If an abnormality is detected before your baby is born, our team of pediatric experts at the Fetal Care Center of Southern California can confirm your baby’s diagnosis, provide extensive condition education and counseling, and begin comprehensive treatment planning for after your baby’s birth.

Request A Consultation

Treatment of Neural Tube Defects

Specific treatment depends on the type of neural tube defect and the severity of the condition.

Spina Bifida Treatment

Treatment for spina bifida will typically include one or more surgeries to help fix the defect; however, there is no treatment for any nerve damage caused by the malformation. Many babies born with spina bifida also have hydrocephalus, which causes the head to swell from excess fluid buildup. Treatment for hydrocephalus includes insertion of a shunt to help drain the fluid and release the pressure inside the cranium. Additional therapy may also be needed for walking or bowel and bladder management. Most complications from spina bifida can be treated or managed to improve quality of life.

Other condition management includes rehabilitation, positioning aids, branches and splints or medical management.

Learn more about treatment at CHOC for Spina Bifida.

Encephalocele Treatment

The size, location and type of encephalocele will impact a baby’s survival of this condition, their quality of life after birth and the appropriate treatment for their condition. Surgery will be done to place the protruding sac of the brain and membranes back into the skull and close the opening. In some cases, multiple surgeries may be needed due to the location and region affected. While surgical treatment for the opening is typical, any neurological problems caused by this condition are permanent.

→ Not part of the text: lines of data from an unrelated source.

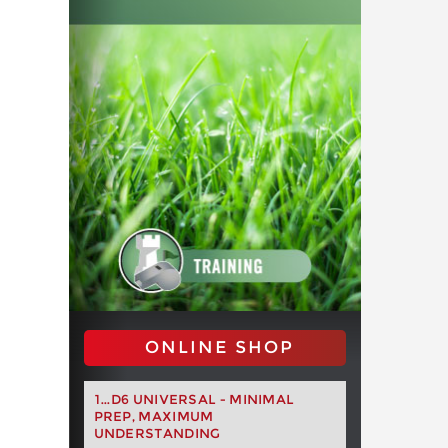
ONLINE SHOP
1...D6 UNIVERSAL - MINIMAL
PREP, MAXIMUM
UNDERSTANDING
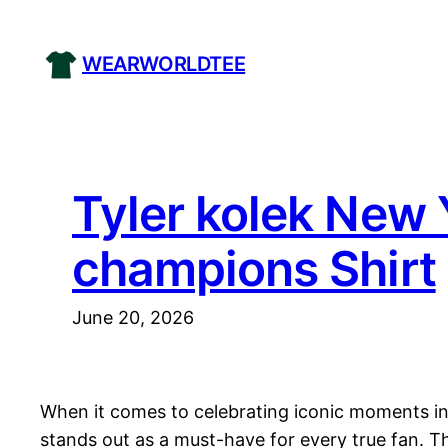
Skip
to
WEARWORLDTEE
content
Tyler kolek New 
champions Shirt
June 20, 2026
When it comes to celebrating iconic moments in 
stands out as a must-have for every true fan. Th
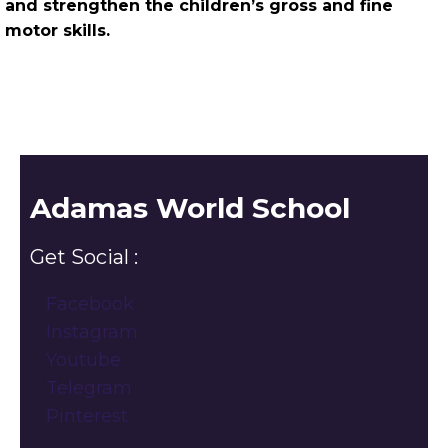
and strengthen the children’s gross and fine
motor skills.
Adamas World School
Get Social :
Facebook
Instagram
Youtube
Telegram
Pinterest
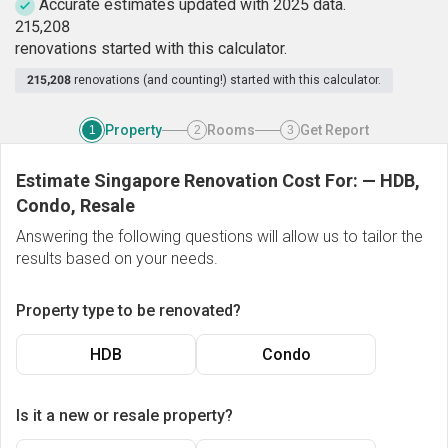
Accurate estimates updated with 2025 data.
2
1
5
,
2
0
8
renovations started with this calculator.
215,208
renovations (and counting!) started with this calculator.
Property
Rooms
Get Report
1
2
3
Estimate Singapore Renovation Cost For:
—
HDB,
Condo, Resale
Answering the following questions will allow us to tailor the
results based on your needs.
Property type to be renovated?
HDB
Condo
Is it a new or resale property?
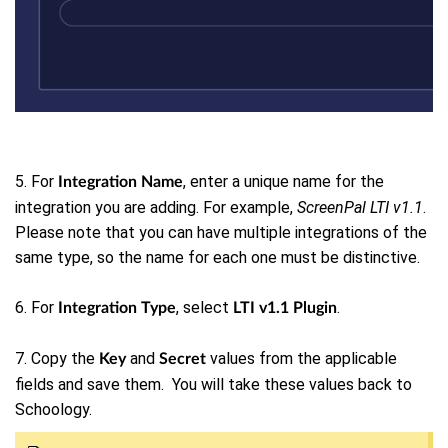
5. For
, enter a unique name for the
Integration Name
integration you are adding. For example,
ScreenPal LTI v1.1
.
Please note that
you can have multiple integrations of the
same type, so the name for each one must be distinctive.
6. For
, select
.
Integration Type
LTI v1.1 Plugin
7. Copy the
and
values from the applicable
Key
Secret
fields and save them. You will take these values back to
Schoology.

Learn more about treatment at CHOC for Encephalocele.

Anencephaly Treatment

There is currently no standard treatment for anencephaly. Treatment at CHOC is supportive and meant to keep babies as comfortable as possible during their time at the hospital. Babies with this condition usually live for only a few days or weeks after birth. Bereavement counseling is available at CHOC to support parents in coping.

Long-term Effects of Neural Tube Defects

The long-term effects of neural tube defects depend on the specifics of a baby’s condition. Any nerve damage and/or loss of function that are present at birth and caused by the NTDs will likely be permanent. For spina bifida, some cases have no lasting effects, while others may have difficulty walking or abnormal bladder or bowel dysfunction. With encephalocele, children can experience neurological problems, development delays, seizures or balance and coordination problems. Your child’s providers will work to keep long-term effects to a minimum. They will also work to help your child make the most of their capabilities. Physical and occupational rehabilitation, plus extra support in school, can help a child reach their full potential.

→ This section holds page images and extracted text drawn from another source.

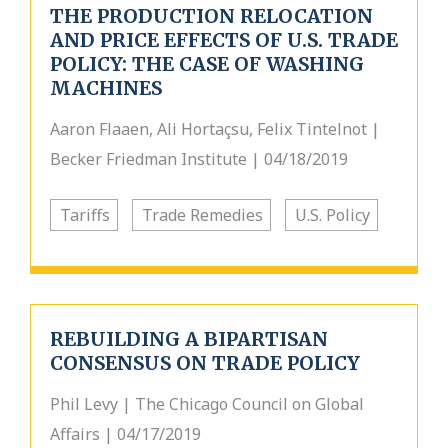
THE PRODUCTION RELOCATION
AND PRICE EFFECTS OF U.S. TRADE
POLICY: THE CASE OF WASHING
MACHINES
Aaron Flaaen, Ali Hortaçsu, Felix Tintelnot |
Becker Friedman Institute | 04/18/2019
Tariffs
Trade Remedies
U.S. Policy
REBUILDING A BIPARTISAN
CONSENSUS ON TRADE POLICY
Phil Levy | The Chicago Council on Global
Affairs | 04/17/2019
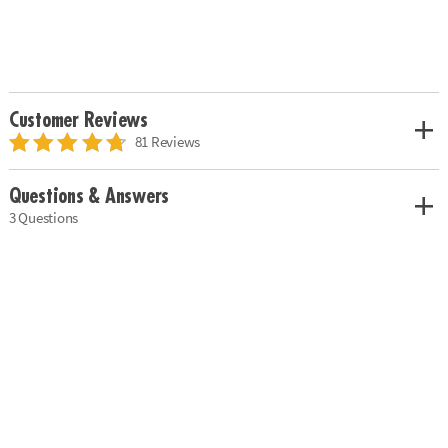
Customer Reviews
81 Reviews
Questions & Answers
3 Questions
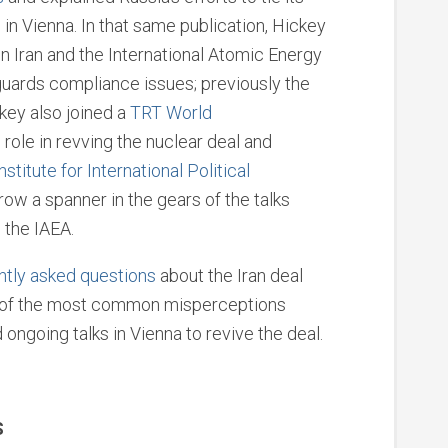
ks in Vienna. In that same publication, Hickey
 Iran and the International Atomic Energy
guards compliance issues; previously the
ckey also joined a
TRT World
 role in revving the nuclear deal and
Institute for International Political
row a spanner in the gears of the talks
 the IAEA.
ntly asked questions
about the Iran deal
of the most common misperceptions
ngoing talks in Vienna to revive the deal.
S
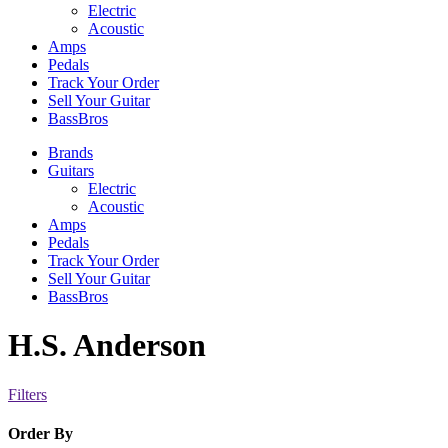
Electric
Acoustic
Amps
Pedals
Track Your Order
Sell Your Guitar
BassBros
Brands
Guitars
Electric
Acoustic
Amps
Pedals
Track Your Order
Sell Your Guitar
BassBros
H.S. Anderson
Filters
Order By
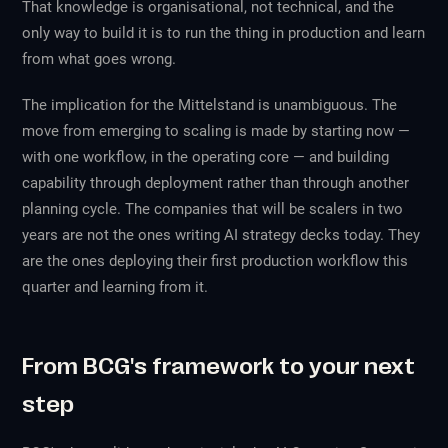
That knowledge is organisational, not technical, and the
only way to build it is to run the thing in production and learn
from what goes wrong.
The implication for the Mittelstand is unambiguous. The
move from emerging to scaling is made by starting now —
with one workflow, in the operating core — and building
capability through deployment rather than through another
planning cycle. The companies that will be scalers in two
years are not the ones writing AI strategy decks today. They
are the ones deploying their first production workflow this
quarter and learning from it.
From BCG's framework to your next
step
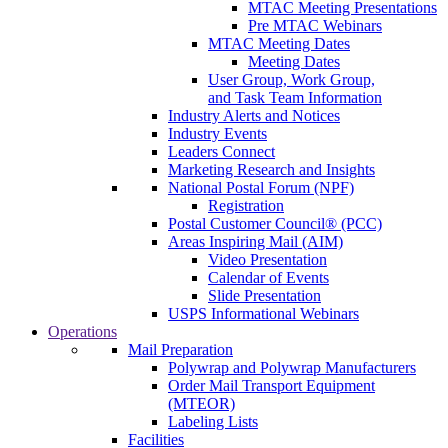
MTAC Meeting Presentations
Pre MTAC Webinars
MTAC Meeting Dates
Meeting Dates
User Group, Work Group,
and Task Team Information
Industry Alerts and Notices
Industry Events
Leaders Connect
Marketing Research and Insights
National Postal Forum (NPF)
Registration
Postal Customer Council® (PCC)
Areas Inspiring Mail (AIM)
Video Presentation
Calendar of Events
Slide Presentation
USPS Informational Webinars
Operations
Mail Preparation
Polywrap and Polywrap Manufacturers
Order Mail Transport Equipment
(MTEOR)
Labeling Lists
Facilities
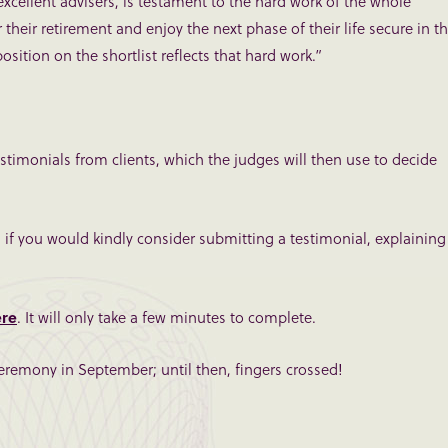
xcellent advisers, is testament to the hard work of the whole
their retirement and enjoy the next phase of their life secure in t
sition on the shortlist reflects that hard work.”
stimonials from clients, which the judges will then use to decide
ul if you would kindly consider submitting a testimonial, explaining
ere
. It will only take a few minutes to complete.
eremony in September; until then, fingers crossed!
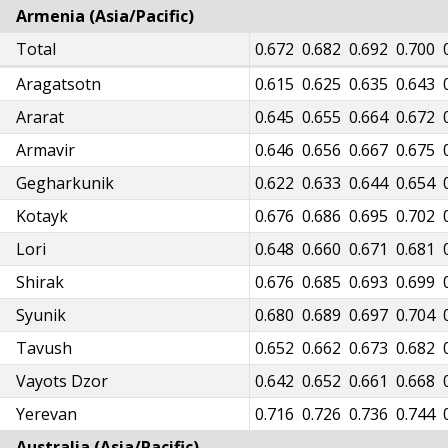
Armenia (Asia/Pacific)
31
Total
0.635
0.644
0.655
0.661
0.667
0.672
0.682
0.692
0.700
76
Aragatsotn
0.580
0.588
0.599
0.605
0.610
0.615
0.625
0.635
0.643
06
Ararat
0.610
0.619
0.630
0.636
0.641
0.645
0.655
0.664
0.672
05
Armavir
0.609
0.618
0.629
0.635
0.640
0.646
0.656
0.667
0.675
81
Gegharkunik
0.585
0.594
0.604
0.610
0.615
0.622
0.633
0.644
0.654
36
Kotayk
0.640
0.649
0.660
0.667
0.672
0.676
0.686
0.695
0.702
06
Lori
0.610
0.619
0.630
0.636
0.641
0.648
0.660
0.671
0.681
37
Shirak
0.641
0.650
0.662
0.668
0.673
0.676
0.685
0.693
0.699
41
Syunik
0.644
0.654
0.665
0.672
0.677
0.680
0.689
0.697
0.704
11
Tavush
0.614
0.624
0.634
0.641
0.646
0.652
0.662
0.673
0.682
03
Vayots Dzor
0.607
0.616
0.626
0.632
0.637
0.642
0.652
0.661
0.668
75
Yerevan
0.678
0.688
0.700
0.706
0.712
0.716
0.726
0.736
0.744
Australia (Asia/Pacific)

Michelle’s Journey With Encephalocele

When Michelle’s mom was 21 weeks pregnant, she received news that Michelle’s head was measuring too small in the womb. A visit to a high-risk maternal-fetal specialist would result in diagnoses of encephalocele and microcephaly, a rare condition where a child’s brain does not fully develop. The family sought care at CHOC after Michelle’s birth, including surgery and ongoing therapy to help Michelle thrive.